*** DATA SHOWN ***

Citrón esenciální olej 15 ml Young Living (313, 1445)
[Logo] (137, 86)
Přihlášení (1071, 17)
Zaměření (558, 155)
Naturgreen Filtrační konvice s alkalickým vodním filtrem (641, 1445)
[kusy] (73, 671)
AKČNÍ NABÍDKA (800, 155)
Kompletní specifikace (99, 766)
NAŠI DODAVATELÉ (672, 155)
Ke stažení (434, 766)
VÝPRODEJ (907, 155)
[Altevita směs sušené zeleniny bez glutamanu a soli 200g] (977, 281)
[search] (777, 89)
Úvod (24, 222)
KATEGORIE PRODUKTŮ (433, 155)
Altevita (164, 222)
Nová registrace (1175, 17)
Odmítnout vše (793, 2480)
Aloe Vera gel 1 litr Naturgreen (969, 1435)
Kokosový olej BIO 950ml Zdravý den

***

◆ EXERCISE DETAILS:
Transcribe the lines from the first line of the records through the line that contains "Kompletní specifikace (99, 766)", both included, and add nothing else.

◆ ANSWER SECTION:
Citrón esenciální olej 15 ml Young Living (313, 1445)
[Logo] (137, 86)
Přihlášení (1071, 17)
Zaměření (558, 155)
Naturgreen Filtrační konvice s alkalickým vodním filtrem (641, 1445)
[kusy] (73, 671)
AKČNÍ NABÍDKA (800, 155)
Kompletní specifikace (99, 766)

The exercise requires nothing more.